Task objective >> A single number is expected: the count of lines in the entries below that contain "구인합니다".

++++++++

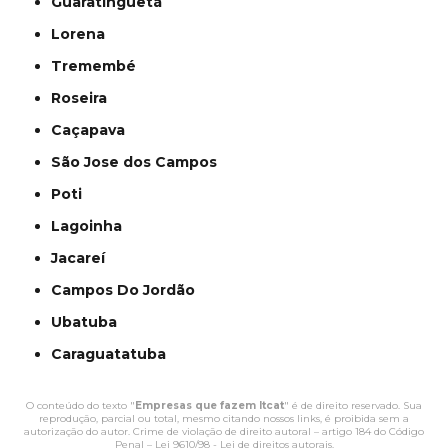
Guaratinguetá
Lorena
Tremembé
Roseira
Caçapava
São Jose dos Campos
Poti
Lagoinha
Jacareí
Campos Do Jordão
Ubatuba
Caraguatatuba
O conteúdo do texto "
Empresas que fazem ltcat
" é de direito reservado. Sua
reprodução, parcial ou total, mesmo citando nossos links, é proibida sem a
autorização do autor. Crime de violação de direito autoral – artigo 184 do Código
Penal –
Lei 9610/98 - Lei de direitos autorais
.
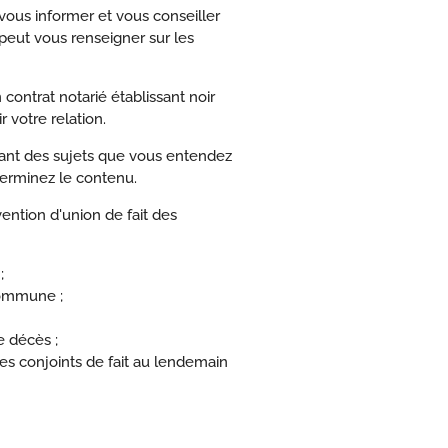
 vous informer et vous conseiller
 peut vous renseigner sur les
contrat notarié établissant noir
 votre relation.
dant des sujets que vous entendez
éterminez le contenu.
vention d'union de fait des
;
 commune ;
e décès ;
les conjoints de fait au lendemain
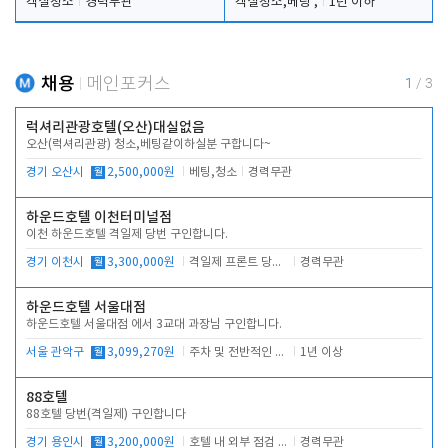
객실청소
경력무관
객실청소,베팅 ,
1년 이하
채용
메인포커스
1
/
3
럭셔리관광호텔(오산)대실없음
오산(럭셔리관광) 청소,베팅같이하실분 구합니다~
경기 오산시
월
2,500,000원
베팅,청소
경력무관
하운드호텔 이천터미널점
이천 하운드호텔 격일제 당번 구인합니다.
경기 이천시
월
3,300,000원
격일제 프론트 당번 업무로 주차 및 객실 점검
경력무관
하운드호텔 서울대점
하운드호텔 서울대점 에서 3교대 과장님 구인합니다.
서울 관악구
월
3,099,270원
주차 및 전반적인 당번업무
1년 이상
88호텔
88호텔 당번(격일제) 구인합니다
경기 용인시
월
3,200,000원
호텔 내 외부 점검 및 프런트 운영
경력무관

++++++++

Exercise answer >> 3